“The barbarians weren’t going to silence her. … While she still sang, the Resistance wasn’t giving up. You’d have thought that hope depended on her voice.”
(from Winter’s End, page 207)
Winter’s End is a young adult dystopian novel by Jean-Claude Mourlevat, translated from the French by Anthea Bell, and our book club’s April pick, nominated by The Girl (age 12). It focuses on four teenagers who reside in prison-like boarding schools in a country ruled by the tyrannical Phalange. Their only respite is an occasional visit to their consolers, villagers who serve as confidants and are pretty much the only parents they’ve ever known.
When the novel opens, Helen is feeling particularly low and desperate to meet with her consoler. She takes her best friend, Milena, with her to the village, and on the way, they meet Bartolomeo and Milos from the boys’ school. This chance meeting changes their lives, igniting a desire to be free and to fight against the government that destroyed their families. They also get a taste of what it feels like to be in love. Bart and Milena run away despite the fact that two of their fellow classmates will be punished in their place. They are immediately drawn to one another, their shared pasts sparking a journey in which Milena’s beautiful singing voice could be their saving grace and something pure to unite the masses. Meanwhile, Helen and Milos go off in search of their friends, who are being tracked by an evil police chief and a pack of bloodthirsty dog-men.
In Winter’s End, Mourlevat takes readers on an adventure complete with barbaric games, giant horse-men, and a back story of obsession and revenge. It’s a fast-paced, very readable book, but The Girl and I longed for more. Who were the Phalange, and why did they feel a need to take over the government? It was difficult to feel completely invested in their fight for freedom without knowing exactly what they were fighting against. It was also hard to connect with the main characters because they were pretty flat, with the exception of Milos. The Girl and I both loved Milos; he was not only strong and fearless but also a romantic and gentle soul. As for the others, Helen is likeable but seems to act only when she has to and is absent from the major action. We’re supposed to view Bart as a leader, but he seems to be pretty weak in that regard, simply benefiting from his father’s reputation as a Resistance leader. And Milena…The Girl couldn’t stand her because she was portrayed as perfect, with everyone fawning over her and her voice, and it got annoying after awhile.
However, there was plenty to like about this novel as well. I love that it’s a standalone book, not part of a series or trilogy. (The Girl disagrees with me on that point; she thinks it would have made a great trilogy if there were more details about the Phalange, the political coup, and the teens’ parents and a better build up to the revolution.) Despite our issues with the character development, they seemed to be realistic teens in their impulsive decisions and the intense feelings of first love. And we liked that these characters had the courage to stand up for what they believe is right, even though it could cost them their lives.
Overall, Winter’s End was an enjoyable novel. The writing wasn’t spectacular, but the story was intriguing. There were some exciting, edge-of-your-seat scenes, and while there was a lot of violence, it wasn’t overly graphic. The Girl liked it more than I did, but she’s also the target audience for this book.
Book Club Discussion (beware of possible spoilers)

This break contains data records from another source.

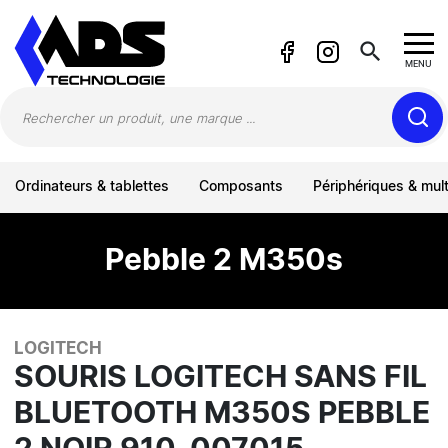
Panneau de gestion des cookies
search
MENU
Ordinateurs & tablettes
Composants
Périphériques & mul
Pebble 2 M350s
LOGITECH
SOURIS LOGITECH SANS FIL
BLUETOOTH M350S PEBBLE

The Eclectic Bookworms seemed to enjoy the book, with most of us rating it 3 out of 5 stars. We thought it was the best written of the YA novels we’ve read as a group so far, particularly better than Ashes and Shadows by Ilsa J. Bick. Some of us found it hard to believe that one girl’s voice could spark a revolution, but it made more sense to others if the book was indeed set in France. (I’m not up on my French history, so not exactly sure why they thought that.) We talked about the numerous coincidences, particularly Bart and Milena’s chance meeting given their entwined pasts, and the many scenes where we had to suspend disbelief, like when the police chief (who’s supposed to be an expert hunter) makes an obnoxiously stupid mistake and gets himself killed early on in the book. With that scene in particular, some of us thought it seemed like the author didn’t know how to get Helen and Milos out of the impossible situation they were in on the mountain.
Some of us were disappointed by the anticlimactic ending and the unnecessary epilogue, and some of us also wanted a more developed and detailed back story. Some of us even saw some similarities to The Hunger Games when it came to the scenes with the gladiator games. I was especially surprised that some members wished it had been a trilogy, with the first book focusing on the boarding school, the second on the gladiator games, and the third on the revolution. I seemed to be in the minority in wanting maybe a longer book, but just one book.
Our book for May is The Last Van Gogh by Alyson Richman. I’m really excited about this one because Richman’s The Lost Wife made my Best of 2011 list! The Girl and I are only about seven chapters in, but we’re enjoying it so far.
If you’ve read Winter’s End, what did you think? Please let me know in the comments!
Disclosure: I borrowed Winter’s End from my daughter.